His mother's voice drew his thoughts back to the hall.
"The three children of human appearance that I bore are more than any women in this house has birthed in four generations. If your sisters are equally fertile, we'll soon be strong with heirs again."
Words exited Rakon's mouth as if of their own accord, his mother a magnet for his worry. "A herald has not come."
His mother's bloodshot eyes widened; her hand went to her chest. "What? A herald should have come to you days ago to prepare the way."
"Do you think I don't know?" Rakon snapped.
"What could be wrong? I don't understand, Rakon. Have you given offense to the Thyss somehow?"
"No, of course not."
"But the Thin Veil will occur later this month. If a herald hasn't come, then Vik-Thyss won't come–"
"Vik-Thyss is dead."
He might as well have slapped her. Her face paled. Her hand went to her mouth as the implications settled on her. She spoke in a small voice. "The Pact will fail, Rakon."
"I know. I–"
She lunged forward with surprising speed. Her bony hands closed on his robe and pulled him close. Her strength took him momentarily aback. Her breath, filtered through her rotting teeth, made him blanch.
"Our lives depend upon the Pact, boy! We have made too many enemies over the centuries, enemies much more dangerous than the members of the Merchants' Council – inhuman enemies. Even the spirits we use to do our bidding do so only because of the Pact."
"My binding spells also–"
"Your binding spells work on sprites and sylphs and trivial creatures! But the powerful spirits, the demons, they answer you only because of the Pact.

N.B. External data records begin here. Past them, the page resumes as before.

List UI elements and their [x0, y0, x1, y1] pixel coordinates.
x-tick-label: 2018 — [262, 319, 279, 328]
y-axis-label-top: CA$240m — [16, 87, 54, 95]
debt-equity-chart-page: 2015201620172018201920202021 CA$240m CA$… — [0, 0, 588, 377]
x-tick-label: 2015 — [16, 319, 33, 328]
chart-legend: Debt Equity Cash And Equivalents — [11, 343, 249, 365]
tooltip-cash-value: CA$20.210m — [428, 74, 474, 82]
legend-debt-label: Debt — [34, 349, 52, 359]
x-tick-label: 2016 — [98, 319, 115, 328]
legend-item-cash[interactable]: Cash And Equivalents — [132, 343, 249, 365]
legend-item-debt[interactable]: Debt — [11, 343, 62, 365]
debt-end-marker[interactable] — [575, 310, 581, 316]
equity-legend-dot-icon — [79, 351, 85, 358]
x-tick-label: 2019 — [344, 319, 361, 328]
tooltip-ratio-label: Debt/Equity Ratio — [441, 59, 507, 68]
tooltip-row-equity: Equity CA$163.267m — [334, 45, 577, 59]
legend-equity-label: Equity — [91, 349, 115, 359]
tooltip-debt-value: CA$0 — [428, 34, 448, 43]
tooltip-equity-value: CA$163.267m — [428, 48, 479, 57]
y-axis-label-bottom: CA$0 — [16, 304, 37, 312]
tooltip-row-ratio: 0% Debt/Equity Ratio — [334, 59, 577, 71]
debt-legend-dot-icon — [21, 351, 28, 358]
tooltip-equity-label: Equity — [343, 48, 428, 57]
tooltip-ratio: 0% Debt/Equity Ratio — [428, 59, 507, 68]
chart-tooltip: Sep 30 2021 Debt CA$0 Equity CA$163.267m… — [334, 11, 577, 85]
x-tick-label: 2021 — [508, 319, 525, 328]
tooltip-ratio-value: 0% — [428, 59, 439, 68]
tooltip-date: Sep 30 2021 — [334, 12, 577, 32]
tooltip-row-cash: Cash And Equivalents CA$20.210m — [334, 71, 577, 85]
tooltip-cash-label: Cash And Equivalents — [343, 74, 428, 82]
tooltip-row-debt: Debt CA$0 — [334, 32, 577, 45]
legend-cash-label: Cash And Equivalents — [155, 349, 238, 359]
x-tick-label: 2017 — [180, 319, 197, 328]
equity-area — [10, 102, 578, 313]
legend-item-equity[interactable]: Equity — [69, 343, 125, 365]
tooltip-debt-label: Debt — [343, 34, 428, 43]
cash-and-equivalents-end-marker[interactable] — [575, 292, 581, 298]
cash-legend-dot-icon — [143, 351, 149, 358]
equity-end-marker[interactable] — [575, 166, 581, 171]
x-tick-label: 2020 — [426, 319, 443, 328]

And they are vengeful, Rakon."
"I know that, Mother!"
"You know it, you say? Then you know they will come for you, for me! They await only an opportunity! You must do something!"

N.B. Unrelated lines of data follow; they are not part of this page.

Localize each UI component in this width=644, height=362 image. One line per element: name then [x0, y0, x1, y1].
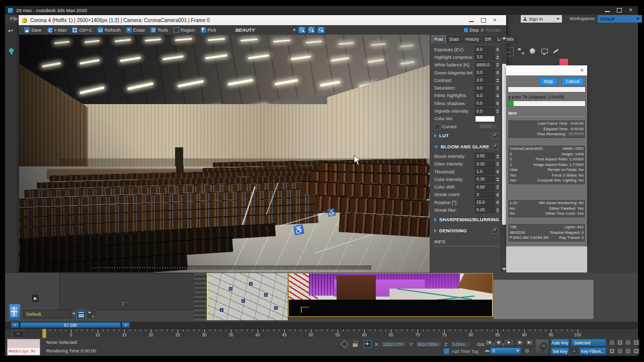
close-icon[interactable]: ×	[493, 18, 499, 23]
setting-value-input[interactable]: 2.0	[475, 77, 495, 83]
setting-value-input[interactable]: 1.0	[475, 168, 495, 175]
erase-button[interactable]: ×Erase	[125, 27, 147, 33]
x-coordinate-field[interactable]: 12923.278	[381, 341, 407, 347]
spinner[interactable]	[496, 47, 500, 53]
selection-filter-dropdown[interactable]: Selected	[571, 339, 606, 346]
material-editor-icon[interactable]	[529, 47, 537, 55]
add-time-tag[interactable]: Add Time Tag	[451, 349, 478, 354]
setting-value-input[interactable]: 0.30	[475, 176, 495, 183]
selection-lock-icon[interactable]	[352, 341, 359, 347]
default-tangents-icon[interactable]: ⌁	[571, 347, 578, 355]
spinner[interactable]	[496, 207, 500, 213]
info-section-header[interactable]: INFO	[434, 239, 500, 246]
chevron-down-icon[interactable]	[72, 313, 75, 315]
scene-explorer-icon[interactable]	[87, 310, 96, 319]
zoom-in-icon[interactable]	[298, 27, 305, 33]
refresh-button[interactable]: Refresh	[96, 27, 122, 33]
spinner[interactable]	[496, 85, 500, 91]
maximize-viewport-icon[interactable]	[632, 347, 639, 354]
scroll-up-icon[interactable]	[502, 37, 506, 39]
restore-icon[interactable]	[617, 8, 622, 13]
frame-spinner-icon[interactable]: ◀▶	[485, 347, 489, 354]
set-key-button[interactable]: Set Key	[551, 347, 569, 355]
go-to-start-button[interactable]: |◀	[485, 339, 493, 346]
tools-button[interactable]: Tools	[149, 27, 170, 33]
setting-value-input[interactable]: 6800.0	[475, 62, 495, 68]
next-range-button[interactable]: >	[122, 322, 130, 328]
maxscript-mini-listener[interactable]: MAXScript Mi	[7, 339, 40, 355]
time-slider-marker[interactable]	[42, 329, 46, 338]
dialog-stop-button[interactable]: Stop	[539, 77, 557, 85]
key-mode-icon[interactable]	[523, 347, 530, 354]
sharpening-section-header[interactable]: SHARPENING/BLURRING	[434, 214, 500, 225]
zoom-out-icon[interactable]	[308, 27, 315, 33]
corona-title-bar[interactable]: Corona 4 (Hotfix 1) | 2500×1406px (1:2) …	[19, 15, 506, 25]
undo-icon[interactable]: ↩	[8, 27, 13, 34]
setting-value-input[interactable]: 3.0	[475, 54, 495, 60]
denoising-checkbox[interactable]	[492, 228, 498, 234]
copy-button[interactable]: Ctrl+C	[70, 27, 94, 33]
setting-value-input[interactable]: 0.0	[475, 93, 495, 99]
expand-arrow-button[interactable]: ▶	[31, 294, 40, 303]
curves-editor-button[interactable]: Editor...	[477, 123, 498, 130]
absolute-mode-icon[interactable]	[363, 340, 371, 348]
setting-value-input[interactable]: 0.0	[475, 69, 495, 76]
viewport-top[interactable]	[194, 273, 288, 320]
lut-section-header[interactable]: LUT	[434, 130, 500, 141]
spinner[interactable]	[496, 93, 500, 99]
spinner[interactable]	[496, 77, 500, 83]
auto-key-button[interactable]: Auto Key	[551, 339, 569, 346]
lightbulb-icon[interactable]	[9, 48, 14, 53]
viewport-layout-tab-icon[interactable]	[9, 304, 20, 320]
spinner[interactable]	[496, 192, 500, 198]
dialog-cancel-button[interactable]: Cancel	[561, 77, 584, 85]
zoom-all-icon[interactable]	[616, 339, 623, 346]
close-icon[interactable]: ×	[629, 8, 635, 13]
sign-in-button[interactable]: Sign In	[521, 15, 562, 23]
close-icon[interactable]: ×	[580, 67, 584, 74]
viewport-active[interactable]	[288, 273, 493, 317]
field-of-view-icon[interactable]	[608, 347, 615, 354]
viewport-layout-dropdown[interactable]: Default	[23, 310, 71, 318]
frame-range-slider[interactable]: 0 / 100	[20, 322, 121, 328]
corona-tab[interactable]: DR	[482, 36, 494, 43]
setting-value-input[interactable]: 0.0	[475, 108, 495, 115]
next-frame-button[interactable]: |▶	[516, 339, 524, 346]
zoom-icon[interactable]	[608, 339, 615, 346]
file-menu[interactable]: File	[10, 16, 18, 21]
render-setup-icon[interactable]	[540, 47, 548, 55]
viewport-left[interactable]	[59, 273, 195, 310]
dialog-title-bar[interactable]: ×	[506, 65, 587, 75]
corona-tab[interactable]: Stats	[447, 36, 462, 43]
current-frame-field[interactable]: 0	[490, 347, 521, 354]
setting-value-input[interactable]: 3	[475, 192, 495, 198]
setting-value-input[interactable]: 0.50	[475, 184, 495, 191]
timeline-ruler[interactable]: ∿ 51015202530354045505560657075808590951…	[5, 328, 638, 338]
save-button[interactable]: Save	[23, 27, 43, 33]
maximize-icon[interactable]	[481, 18, 486, 23]
add-time-tag-icon[interactable]	[444, 348, 449, 354]
go-to-end-button[interactable]: ▶|	[525, 339, 534, 346]
spinner[interactable]	[496, 176, 500, 183]
setting-value-input[interactable]: 0.50	[475, 153, 495, 159]
pan-icon[interactable]	[616, 347, 623, 354]
parameters-group-header[interactable]: ters	[508, 111, 585, 117]
setting-value-input[interactable]: 0.0	[475, 100, 495, 107]
denoising-section-header[interactable]: DENOISING	[434, 225, 500, 236]
utilities-wrench-icon[interactable]	[552, 47, 560, 55]
isolate-selection-icon[interactable]	[341, 341, 348, 347]
minimize-icon[interactable]	[605, 8, 610, 13]
setting-value-input[interactable]: 15.0	[475, 199, 495, 206]
zoom-fit-icon[interactable]	[317, 27, 325, 33]
scroll-down-icon[interactable]	[502, 268, 506, 270]
region-button[interactable]: Region	[172, 27, 197, 33]
minimize-icon[interactable]	[469, 18, 474, 23]
spinner[interactable]	[496, 70, 500, 76]
spinner[interactable]	[496, 108, 500, 114]
zoom-extents-all-icon[interactable]	[632, 339, 639, 346]
max-title-bar[interactable]: 29.max - Autodesk 3ds Max 2020 ×	[5, 6, 638, 15]
orbit-icon[interactable]	[624, 347, 631, 354]
setting-value-input[interactable]: 0.0	[475, 85, 495, 92]
render-button[interactable]: Render	[481, 28, 501, 33]
color-tint-swatch[interactable]	[475, 116, 495, 122]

"I'm going to," he said. "But right now I need to think. Go back to your quarters, Mother. Leave me be."
But she didn't go. She pointed with her chin at Rusilla and Merelda's door. "Do they know?"

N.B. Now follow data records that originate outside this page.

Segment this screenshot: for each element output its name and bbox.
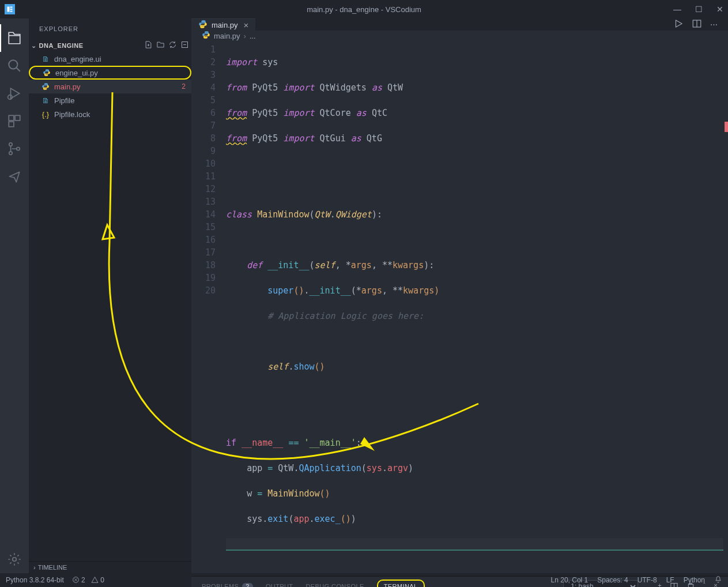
status-encoding[interactable]: UTF-8 [638, 576, 657, 584]
status-problems[interactable]: 2 0 [72, 576, 104, 584]
breadcrumb-file: main.py [214, 32, 240, 40]
code-editor[interactable]: 1234567891011121314151617181920 import s… [191, 41, 728, 576]
status-spaces[interactable]: Spaces: 4 [597, 576, 628, 584]
split-icon[interactable] [692, 18, 702, 31]
panel-tab-problems[interactable]: PROBLEMS 2 [202, 583, 253, 587]
activity-share[interactable] [0, 163, 29, 190]
file-item-main[interactable]: main.py 2 [29, 80, 191, 93]
bell-icon[interactable] [714, 575, 722, 585]
tab-label: main.py [212, 21, 238, 29]
activity-debug[interactable] [0, 80, 29, 107]
activity-search[interactable] [0, 52, 29, 80]
status-eol[interactable]: LF [666, 576, 674, 584]
file-name: Pipfile.lock [54, 110, 90, 119]
python-icon [202, 31, 210, 41]
new-folder-icon[interactable] [156, 40, 165, 51]
breadcrumb-dots: ... [250, 32, 256, 40]
python-icon [198, 20, 208, 31]
file-name: main.py [54, 82, 81, 91]
file-icon: 🗎 [40, 55, 51, 63]
svg-rect-10 [9, 122, 14, 127]
file-icon: 🗎 [40, 96, 51, 105]
file-item-pipfile-lock[interactable]: {.} Pipfile.lock [29, 107, 191, 121]
svg-point-4 [9, 60, 17, 69]
file-name: Pipfile [54, 96, 74, 105]
explorer-sidebar: EXPLORER ⌄ DNA_ENGINE 🗎 dna_engine.ui en… [29, 18, 191, 573]
code-content[interactable]: import sys from PyQt5 import QtWidgets a… [226, 41, 723, 576]
svg-marker-17 [676, 20, 682, 27]
python-icon [42, 69, 52, 77]
window-title: main.py - dna_engine - VSCodium [0, 5, 728, 14]
svg-point-11 [9, 143, 12, 146]
more-icon[interactable]: ⋯ [710, 20, 718, 29]
new-file-icon[interactable] [144, 40, 153, 51]
title-bar: main.py - dna_engine - VSCodium — ☐ ✕ [0, 0, 728, 18]
gutter: 1234567891011121314151617181920 [191, 41, 226, 576]
status-ln-col[interactable]: Ln 20, Col 1 [551, 576, 589, 584]
activity-bar [0, 18, 29, 573]
problems-badge: 2 [242, 583, 253, 587]
svg-line-5 [16, 67, 20, 72]
file-item-engine-ui[interactable]: engine_ui.py [29, 66, 191, 80]
activity-explorer[interactable] [0, 24, 29, 52]
collapse-icon[interactable] [180, 40, 189, 51]
svg-point-7 [8, 95, 13, 100]
status-python[interactable]: Python 3.8.2 64-bit [6, 576, 64, 584]
folder-header[interactable]: ⌄ DNA_ENGINE [29, 39, 191, 52]
timeline-section[interactable]: › TIMELINE [29, 561, 191, 573]
refresh-icon[interactable] [168, 40, 177, 51]
file-list: 🗎 dna_engine.ui engine_ui.py main.py 2 🗎… [29, 52, 191, 121]
file-name: engine_ui.py [55, 69, 98, 77]
chevron-right-icon: › [33, 564, 36, 571]
svg-rect-9 [15, 115, 20, 121]
svg-point-12 [9, 152, 12, 155]
panel-tab-debug[interactable]: DEBUG CONSOLE [306, 583, 364, 587]
breadcrumb[interactable]: main.py › ... [191, 31, 728, 41]
close-icon[interactable]: × [244, 20, 249, 30]
activity-settings[interactable] [0, 545, 29, 573]
panel-tab-terminal[interactable]: TERMINAL [377, 580, 425, 587]
folder-name: DNA_ENGINE [39, 42, 84, 49]
sidebar-title: EXPLORER [29, 18, 191, 39]
activity-extensions[interactable] [0, 107, 29, 135]
svg-point-13 [17, 147, 20, 150]
activity-source-control[interactable] [0, 135, 29, 163]
svg-rect-8 [9, 115, 14, 121]
python-icon [40, 82, 51, 91]
tab-bar: main.py × ⋯ [191, 18, 728, 31]
error-badge: 2 [182, 82, 186, 91]
file-name: dna_engine.ui [54, 55, 101, 63]
tab-main-py[interactable]: main.py × [191, 18, 255, 31]
status-lang[interactable]: Python [684, 576, 705, 584]
file-item-ui[interactable]: 🗎 dna_engine.ui [29, 52, 191, 66]
svg-point-14 [13, 558, 17, 562]
timeline-label: TIMELINE [38, 564, 67, 571]
json-icon: {.} [40, 110, 51, 119]
run-icon[interactable] [673, 18, 684, 31]
file-item-pipfile[interactable]: 🗎 Pipfile [29, 93, 191, 107]
editor-area: main.py × ⋯ main.py › ... 12345678910111… [191, 18, 728, 573]
chevron-down-icon: ⌄ [31, 42, 37, 50]
panel-tab-output[interactable]: OUTPUT [266, 583, 293, 587]
error-marker [725, 122, 728, 132]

"Of course not. I told them nothing."
"You don't have to tell them for them to know."
The accumulation of fear, frustration, and anger routed Rakon's self-control. He seized his mother by her stick-thin shoulders and shoved her against the wall.
"I know that, too! But remember that it was you who birthed them, you who brought mindmages into our house. They needn't even use the Language of Creation! Their thoughts are weapons!"
His mother sneered, her rotted teeth like old tombstones. She looked at him from under hooded eyes. "A woman's thoughts are always weapons. And all men are monsters in their hearts."
He snarled and steered her roughly down the hallway. "Leave me, Mother. I have plans to make if I'm to save our lives."
Rusilla lay on her side, staring at Merelda's back across the gap of fur-covered wood floor that separated their beds. Her head felt muzzy, thick, her thoughts ponderous. The throbbing beat of her heart seemed intent on pushing her eyes out of her face. Merelda rolled over to face her.
Your nose, Merelda projected, the thought sweet with concern.
Rusilla dabbed her nose and the knuckle came away bloody. It's nothing.
"It's not nothing," Merelda said aloud, sitting up in bed.
The eunuch grunted and shifted on his feet, tense at Merelda's tone.
"Are we not allowed to speak except in the presence of my brother, eater?" Merelda snapped.
The eunuch – the memory eater – grinned stupidly. His breathing sounded heavy, wet. The consciousness of the actual eunuch continued his screams, mental wails bouncing against the walls of Rusilla's mental barricades.
Speak only through our thoughts, Rusilla projected, though the effort intensified her headache. I don't want him to
hear.
Merelda glared at the eunuch, her eyes narrowed with anger. The firelight cast her delicate features in shadow. With her pale skin, long neck, and short dark hair, she somehow made Rusilla think of a swan.
I have learned something from Rakon, Rusilla projected.
You read him? Merelda's mental tone held admiration.
She'd done more than read him. She'd copied memories from his mind, held them even now in her own. And she'd pushed, too, inserting thoughts into her brother's head.